Beyond the internal pain, his semi-naked body bore testimony to the vicious attempts to beat information out of him.
Then he heard her.
“Clark, Clark.”
Lois. Faint, but it was her. He knew it was her.
She was still alive!
Clark closed his eyes and summoned every ounce of his ravaged concentration to focus through the raging sea of torment.
“I love you. I miss you so much, farmboy.”
Her voice was like a soothing current of comfort.
“We will get out of this,” he heard very faintly. “We will be tog...”
Another wave of pain crashed over him and Clark heard no more.
+-+-+-+
Lois sighed with satisfaction as the lock to Jimmy Olsen’s apartment succumbed to her picking instruments.
She went to his computer and checked it for bugs. It was clear.
All she needed now was for Jimmy’s computer to not be password-protected. He lived alone, the chances were good. She hoped.
Within moments, she was in.
She opened Clark’s email account using his ‘chocolatecroissant’ password and quickly checked his emails. She found nothing of importance. Nothing relevant.
Then she composed the letter.
Dear Lois:
I know you are at the hospital today and I couldn’t leave without a more adequate explanation, so I’m using Kryptonian technology to access Clark’s email account to bid you goodbye.
As you are already aware, I was contacted last week by my own people. Although the planet Krypton was destroyed many years ago, a remnant of my people survived and established a peaceful, comfortable life on a formerly-uninhabited planet.
My mother was one of the survivors. Upon realizing her time was limited, she decided to begin the long, arduous journey to Earth, hoping to contact her son and learn of his fate. Last week, she became gravely ill and requested her attendants attempt to communicate with me, despite still being a long way from Earth.
My mother passed away this morning, necessitating my immediate return to my people to assume family responsibilities.
The vast distances between my new home and yours mean future communication between us will be impossible. However, I will never forget the hospitality and friendship shown to me, particularly by yourself and Clark. I trust you will be very happy together.

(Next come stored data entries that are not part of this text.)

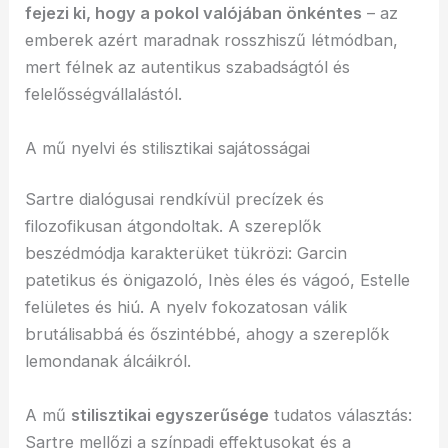
fejezi ki, hogy a pokol valójában önkéntes
– az
emberek azért maradnak rosszhiszű létmódban,
mert félnek az autentikus szabadságtól és
felelősségvállalástól.
A mű nyelvi és stilisztikai sajátosságai
Sartre dialógusai rendkívül precízek és
filozofikusan átgondoltak. A szereplők
beszédmódja karakterüket tükrözi: Garcin
patetikus és önigazoló, Inès éles és vágoó, Estelle
felületes és hiú. A nyelv fokozatosan válik
brutálisabbá és őszintébbé, ahogy a szereplők
lemondanak álcáikról.
A mű
stilisztikai egyszerűsége
tudatos választás:
Sartre mellőzi a színpadi effektusokat és a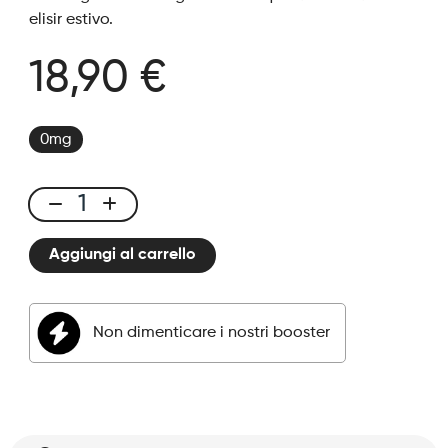
elisir estivo.
18,90 €
0mg
E-
liquid
Aggiungi al carrello
50ml
Mango
Grape
Non dimenticare i nostri booster
quantità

Please convey my deepest gratitude to the people of Earth for allowing me to share their home.
Yours sincerely
Superman.
Lois proof-read it twice, then typed her own address and hit ‘send’.
+-+-+-+
Back at the hospital, Lois changed into her original clothes, having checked them with Hodge’s device and found them untainted. She emerged from the hospital entrance at precisely five o’clock and immediately saw Sarah’s car.

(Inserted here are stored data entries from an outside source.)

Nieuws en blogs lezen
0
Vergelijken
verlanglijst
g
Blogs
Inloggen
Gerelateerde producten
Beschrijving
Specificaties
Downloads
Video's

She got in and smiled at the driver, Hank – a burly man, probably in his late fifties.
At her building, she thanked him and walked wearily to her apartment.
With Hodge’s bug-detector, she checked her entire apartment, discovering her phone, computer and cell were bugged. To her relief, there were no other listening devices and no cameras.

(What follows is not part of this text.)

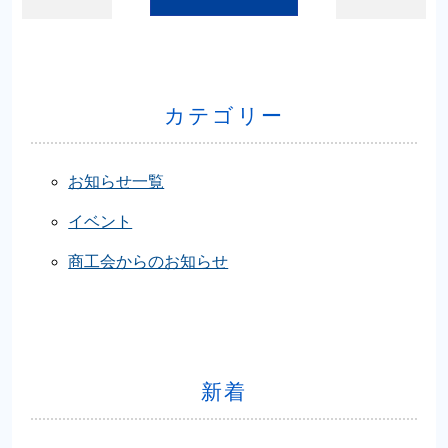
カテゴリー
お知らせ一覧
イベント
商工会からのお知らせ
新着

She logged onto her computer, opened her email and then wrote the story of Superman leaving Earth.
She paused before sending it.
If this became public knowledge, there would be follow-on effects. There would be more crime and less hope. Death and injury would again be the normal consequence of disasters.
But it didn’t necessarily have to be permanent. Once she was with Clark again … nothing would be unmanageable.
Assuming Perry ran her story.
She attached Superman’s letter to her email, but wasn't sure it would be enough hard evidence for Perry.
But once she hit ‘send’, it was out of her control.
What about Trask?
Would he really do what Hodge feared?
Or was it nothing more than Hodge’s excuse to indulge in a little destruction of his own?
There were still far too many questions. Still far too few answers.
She added a personal note to Perry. ‘I’m not feeling great, Chief, so I’m going to bed. Talk to you tomorrow.’
Then, with a deep sigh, she clicked ‘send’.
+-+-+-+
At seven o’clock, Lois, dressed in the nurse’s uniform, walked towards the pony corral at the circus.
A hand fell on her shoulder and turned her around.
Two police officers faced her.
“Lois Lane?” one asked. Without waiting for her to reply, he continued. “You are under arrest as a suspect in connection with the disappearance of Clark Kent.”